For more information about this book please see our website.

 

If you found this interesting, you might also like Motivational Dynamics in Language Learning edited by Zoltán Dörnyei, Peter D. MacIntyre and Alastair Henry.

How do we use social media to market our books?

We at Multilingual Matters/Channel View Publications are very active on social media and have built up substantial communities across all our accounts. We enjoy interacting with our authors, publishing contacts, readers and people with a broader interest in the topics on which we publish, and have strong followings on both Facebook and Twitter, with nearly 2,000 contacts across our Facebook pages and over 15,000 on our two Twitter accounts.

Social media has also become an integral part of our marketing campaign for each book that we publish. In the weeks and months leading up to and following a book’s publication, we in the marketing department use our various social media channels (Facebook, Twitter, this blog and YouTube) to announce its publication and publicise it as much as possible. It’s the easiest and most effective way of getting news to lots of people at once and on top of that, it allows people to engage with and discuss our publications, both with us and amongst each other. Of course, social media doesn’t come at the expense of our traditional marketing strategies and we still follow usual marketing techniques such as catalogue mailings, email newsletters, sending information to the book trade, attending conferences and book fairs and so on, but it does offer something new and different to our marketing repertoire.

Commissioning editors with books published in January

When using social media to market a book, it’s a real advantage if we have an author who is active themselves on social media and can help us to spread the word. Authors are best placed to reach their book’s key audience as their own colleagues and peers are likely to be those interested in the research. We often find that some of our bestselling books are ones where the author hasn’t been afraid of get stuck in! For example, you could create a Facebook page for your book like our authors Christian W. Chun and Leanne White did, where you can keep people up to date with the book’s progress and share useful information and news, including the 50% preorder discount flyer we create for all our books. In addition, if there are any relevant events that tie in with your book’s publication, do let us know! For example, we’ve previously promoted Hongliang Yan’s book, Heritage Tourism in China, in conjunction with World Heritage Day. Facebook is also the main place where we post photos of office goings on, so your book may well end up in a photo like the one above of our commissioning editors with their books published in January. If you have any ideas for a relevant photo opportunity for your book, just let us know and we’ll see what we can do!

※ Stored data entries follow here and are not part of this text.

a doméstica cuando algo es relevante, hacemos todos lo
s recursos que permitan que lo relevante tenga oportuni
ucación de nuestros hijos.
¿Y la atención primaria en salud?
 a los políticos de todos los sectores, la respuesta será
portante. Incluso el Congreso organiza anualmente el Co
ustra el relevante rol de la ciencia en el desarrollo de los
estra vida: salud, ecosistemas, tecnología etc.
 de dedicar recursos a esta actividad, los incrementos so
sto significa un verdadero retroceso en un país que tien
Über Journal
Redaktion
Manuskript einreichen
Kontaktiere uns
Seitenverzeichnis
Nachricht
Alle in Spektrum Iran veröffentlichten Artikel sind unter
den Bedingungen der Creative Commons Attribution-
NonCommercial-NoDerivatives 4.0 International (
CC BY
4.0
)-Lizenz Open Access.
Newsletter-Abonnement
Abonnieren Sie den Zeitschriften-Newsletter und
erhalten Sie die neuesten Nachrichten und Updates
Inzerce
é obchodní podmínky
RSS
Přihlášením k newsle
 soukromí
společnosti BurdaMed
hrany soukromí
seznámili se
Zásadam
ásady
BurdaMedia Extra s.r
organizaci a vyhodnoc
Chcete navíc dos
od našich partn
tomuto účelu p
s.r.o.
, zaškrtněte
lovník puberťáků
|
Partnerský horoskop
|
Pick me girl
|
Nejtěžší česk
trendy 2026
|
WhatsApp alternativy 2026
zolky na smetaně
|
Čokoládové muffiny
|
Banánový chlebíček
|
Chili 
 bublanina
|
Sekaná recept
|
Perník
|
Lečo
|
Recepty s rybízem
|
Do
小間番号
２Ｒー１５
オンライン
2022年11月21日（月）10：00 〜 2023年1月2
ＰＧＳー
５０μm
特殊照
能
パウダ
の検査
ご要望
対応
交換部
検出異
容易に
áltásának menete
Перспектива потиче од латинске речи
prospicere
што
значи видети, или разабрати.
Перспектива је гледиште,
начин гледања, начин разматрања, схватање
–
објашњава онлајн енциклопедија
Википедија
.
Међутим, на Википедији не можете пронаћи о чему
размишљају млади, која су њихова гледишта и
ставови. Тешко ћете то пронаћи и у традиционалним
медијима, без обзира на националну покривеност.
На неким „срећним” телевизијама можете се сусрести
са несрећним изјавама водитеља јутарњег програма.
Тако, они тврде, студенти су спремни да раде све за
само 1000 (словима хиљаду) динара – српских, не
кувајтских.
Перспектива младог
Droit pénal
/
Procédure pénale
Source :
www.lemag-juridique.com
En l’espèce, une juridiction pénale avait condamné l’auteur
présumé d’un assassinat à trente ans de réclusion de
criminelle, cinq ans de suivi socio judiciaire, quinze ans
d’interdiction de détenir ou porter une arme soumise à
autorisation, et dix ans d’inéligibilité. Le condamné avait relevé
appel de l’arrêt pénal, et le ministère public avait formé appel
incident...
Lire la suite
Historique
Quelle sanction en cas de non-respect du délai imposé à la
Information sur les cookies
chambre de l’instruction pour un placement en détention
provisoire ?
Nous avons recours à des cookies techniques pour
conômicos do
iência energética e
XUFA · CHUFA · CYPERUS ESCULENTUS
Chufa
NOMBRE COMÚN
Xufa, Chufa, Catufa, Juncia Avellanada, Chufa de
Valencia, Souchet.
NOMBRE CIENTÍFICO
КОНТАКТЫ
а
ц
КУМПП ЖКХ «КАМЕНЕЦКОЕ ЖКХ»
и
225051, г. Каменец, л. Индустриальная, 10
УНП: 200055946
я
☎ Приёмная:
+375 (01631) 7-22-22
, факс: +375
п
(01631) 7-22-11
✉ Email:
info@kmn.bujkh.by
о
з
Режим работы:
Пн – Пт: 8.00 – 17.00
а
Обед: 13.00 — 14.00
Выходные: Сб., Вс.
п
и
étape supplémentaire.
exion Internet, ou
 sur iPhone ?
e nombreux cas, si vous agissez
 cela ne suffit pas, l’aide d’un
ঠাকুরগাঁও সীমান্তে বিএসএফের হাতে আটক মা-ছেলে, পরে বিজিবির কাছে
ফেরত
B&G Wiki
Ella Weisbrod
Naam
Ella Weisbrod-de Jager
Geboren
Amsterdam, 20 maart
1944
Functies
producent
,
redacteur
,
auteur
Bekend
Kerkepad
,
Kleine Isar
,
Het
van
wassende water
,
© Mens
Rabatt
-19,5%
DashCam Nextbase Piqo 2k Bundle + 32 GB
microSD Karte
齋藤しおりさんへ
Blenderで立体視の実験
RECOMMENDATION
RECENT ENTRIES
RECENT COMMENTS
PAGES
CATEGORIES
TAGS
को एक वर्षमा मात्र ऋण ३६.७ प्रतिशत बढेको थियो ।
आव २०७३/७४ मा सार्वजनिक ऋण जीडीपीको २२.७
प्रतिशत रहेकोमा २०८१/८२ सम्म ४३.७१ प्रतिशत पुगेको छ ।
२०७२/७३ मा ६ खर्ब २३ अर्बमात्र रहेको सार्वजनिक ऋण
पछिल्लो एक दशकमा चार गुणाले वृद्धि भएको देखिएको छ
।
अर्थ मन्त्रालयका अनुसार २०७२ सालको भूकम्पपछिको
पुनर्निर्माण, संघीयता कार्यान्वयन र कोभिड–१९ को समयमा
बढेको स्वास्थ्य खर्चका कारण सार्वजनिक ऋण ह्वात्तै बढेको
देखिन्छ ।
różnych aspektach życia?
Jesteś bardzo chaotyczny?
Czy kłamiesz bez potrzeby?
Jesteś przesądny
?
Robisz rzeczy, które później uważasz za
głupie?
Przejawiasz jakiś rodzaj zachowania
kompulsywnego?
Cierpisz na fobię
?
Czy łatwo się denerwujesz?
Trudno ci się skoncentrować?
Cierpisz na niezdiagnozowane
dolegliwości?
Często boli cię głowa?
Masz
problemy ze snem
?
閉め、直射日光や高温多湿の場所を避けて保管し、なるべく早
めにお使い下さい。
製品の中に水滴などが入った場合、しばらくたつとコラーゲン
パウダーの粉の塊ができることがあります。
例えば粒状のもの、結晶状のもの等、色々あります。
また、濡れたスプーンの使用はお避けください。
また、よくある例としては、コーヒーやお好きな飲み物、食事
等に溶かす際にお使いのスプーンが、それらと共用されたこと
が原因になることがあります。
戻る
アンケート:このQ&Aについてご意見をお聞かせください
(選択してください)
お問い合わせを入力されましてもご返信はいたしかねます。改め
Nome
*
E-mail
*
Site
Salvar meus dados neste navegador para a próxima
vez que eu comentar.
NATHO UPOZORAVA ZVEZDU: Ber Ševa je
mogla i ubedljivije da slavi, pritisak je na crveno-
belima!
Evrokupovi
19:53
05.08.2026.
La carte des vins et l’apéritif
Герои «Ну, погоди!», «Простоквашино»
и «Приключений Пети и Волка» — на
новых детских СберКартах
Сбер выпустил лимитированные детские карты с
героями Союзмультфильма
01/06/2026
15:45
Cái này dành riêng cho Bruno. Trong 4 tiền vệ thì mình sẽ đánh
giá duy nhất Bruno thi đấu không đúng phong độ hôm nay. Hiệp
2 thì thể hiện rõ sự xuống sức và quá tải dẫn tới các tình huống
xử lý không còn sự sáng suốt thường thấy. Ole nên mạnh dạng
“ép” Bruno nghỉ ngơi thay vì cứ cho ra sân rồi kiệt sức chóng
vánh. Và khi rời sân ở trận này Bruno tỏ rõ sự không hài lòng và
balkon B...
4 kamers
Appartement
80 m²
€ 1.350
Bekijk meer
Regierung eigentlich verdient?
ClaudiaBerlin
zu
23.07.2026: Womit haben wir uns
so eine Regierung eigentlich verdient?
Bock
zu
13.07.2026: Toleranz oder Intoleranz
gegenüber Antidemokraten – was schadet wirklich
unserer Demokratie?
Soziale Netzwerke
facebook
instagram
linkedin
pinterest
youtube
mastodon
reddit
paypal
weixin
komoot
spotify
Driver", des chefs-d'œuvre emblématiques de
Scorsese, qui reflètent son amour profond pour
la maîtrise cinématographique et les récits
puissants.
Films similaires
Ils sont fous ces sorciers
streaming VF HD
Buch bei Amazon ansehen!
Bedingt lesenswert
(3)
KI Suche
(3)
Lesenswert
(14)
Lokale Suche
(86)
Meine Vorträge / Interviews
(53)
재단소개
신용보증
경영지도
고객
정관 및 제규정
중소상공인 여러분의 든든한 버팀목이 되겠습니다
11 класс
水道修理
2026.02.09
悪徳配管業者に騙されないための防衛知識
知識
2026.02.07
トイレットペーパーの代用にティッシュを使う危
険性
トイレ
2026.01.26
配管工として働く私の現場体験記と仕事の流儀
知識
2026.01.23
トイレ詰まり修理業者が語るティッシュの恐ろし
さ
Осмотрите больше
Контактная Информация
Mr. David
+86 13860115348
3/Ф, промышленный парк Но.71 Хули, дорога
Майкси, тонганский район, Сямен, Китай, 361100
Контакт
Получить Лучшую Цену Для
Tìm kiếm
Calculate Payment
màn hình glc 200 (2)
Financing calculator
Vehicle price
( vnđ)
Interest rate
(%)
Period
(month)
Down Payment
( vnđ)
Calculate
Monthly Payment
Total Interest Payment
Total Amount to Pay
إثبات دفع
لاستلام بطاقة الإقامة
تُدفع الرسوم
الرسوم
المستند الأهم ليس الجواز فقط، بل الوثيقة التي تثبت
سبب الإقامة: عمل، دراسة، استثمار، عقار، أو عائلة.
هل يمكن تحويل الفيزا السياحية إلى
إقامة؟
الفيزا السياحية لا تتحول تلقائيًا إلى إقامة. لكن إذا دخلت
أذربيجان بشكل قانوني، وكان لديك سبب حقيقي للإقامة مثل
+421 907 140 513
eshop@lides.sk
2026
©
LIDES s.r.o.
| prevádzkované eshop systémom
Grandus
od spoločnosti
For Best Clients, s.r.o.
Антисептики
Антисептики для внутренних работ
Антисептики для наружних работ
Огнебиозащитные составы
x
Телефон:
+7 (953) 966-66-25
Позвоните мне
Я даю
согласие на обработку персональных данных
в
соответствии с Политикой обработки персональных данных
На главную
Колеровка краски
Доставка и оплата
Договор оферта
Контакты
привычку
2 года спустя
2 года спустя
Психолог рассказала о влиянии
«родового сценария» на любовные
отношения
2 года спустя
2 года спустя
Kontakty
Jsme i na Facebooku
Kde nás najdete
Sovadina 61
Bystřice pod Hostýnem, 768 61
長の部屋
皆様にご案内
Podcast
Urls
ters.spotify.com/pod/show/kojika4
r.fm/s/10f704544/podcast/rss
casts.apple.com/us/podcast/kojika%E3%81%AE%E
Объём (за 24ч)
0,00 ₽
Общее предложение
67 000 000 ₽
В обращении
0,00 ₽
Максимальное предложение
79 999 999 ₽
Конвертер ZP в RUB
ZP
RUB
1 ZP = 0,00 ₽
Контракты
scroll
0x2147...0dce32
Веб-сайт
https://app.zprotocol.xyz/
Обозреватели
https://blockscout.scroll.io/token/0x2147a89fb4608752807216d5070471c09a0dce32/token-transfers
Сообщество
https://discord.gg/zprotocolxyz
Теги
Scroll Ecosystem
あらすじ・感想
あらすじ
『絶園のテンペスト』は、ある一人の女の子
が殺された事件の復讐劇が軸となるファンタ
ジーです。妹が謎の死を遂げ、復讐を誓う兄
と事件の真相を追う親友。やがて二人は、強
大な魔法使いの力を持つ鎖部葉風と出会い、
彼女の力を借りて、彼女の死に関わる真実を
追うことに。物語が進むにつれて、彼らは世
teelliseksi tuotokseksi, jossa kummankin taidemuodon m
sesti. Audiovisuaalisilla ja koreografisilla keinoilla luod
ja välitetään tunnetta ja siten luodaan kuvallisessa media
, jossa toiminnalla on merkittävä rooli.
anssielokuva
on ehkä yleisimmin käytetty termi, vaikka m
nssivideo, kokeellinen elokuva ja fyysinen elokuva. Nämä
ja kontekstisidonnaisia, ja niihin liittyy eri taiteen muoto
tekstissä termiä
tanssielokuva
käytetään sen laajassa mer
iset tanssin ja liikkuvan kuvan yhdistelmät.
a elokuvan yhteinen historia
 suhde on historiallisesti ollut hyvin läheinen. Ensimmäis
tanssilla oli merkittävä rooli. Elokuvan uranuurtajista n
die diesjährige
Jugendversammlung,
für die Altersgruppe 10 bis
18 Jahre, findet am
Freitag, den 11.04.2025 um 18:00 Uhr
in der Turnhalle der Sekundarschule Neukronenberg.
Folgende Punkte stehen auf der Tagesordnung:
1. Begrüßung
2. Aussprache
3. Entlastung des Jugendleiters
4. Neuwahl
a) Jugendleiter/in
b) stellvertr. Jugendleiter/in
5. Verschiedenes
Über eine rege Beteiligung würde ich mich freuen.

Twitter is a great place to get book news out to the right people, and we do try to “mention” relevant accounts with publication news where we can. If you have any ideas about popular hashtags used by the community you’re trying to reach or users who would be especially interested in your work, let us know on your AQ and we’ll include them in our marketing plans. Each of our books are assigned three or four tweets during the month following its publication giving a taster of what to expect from the book, and we also announce it on both Twitter and Facebook on publication day. By using relevant hashtags, the word about a new book gets out to people who might not have heard about it otherwise, and we often see people mentioning friends or colleagues with recommendations of our books.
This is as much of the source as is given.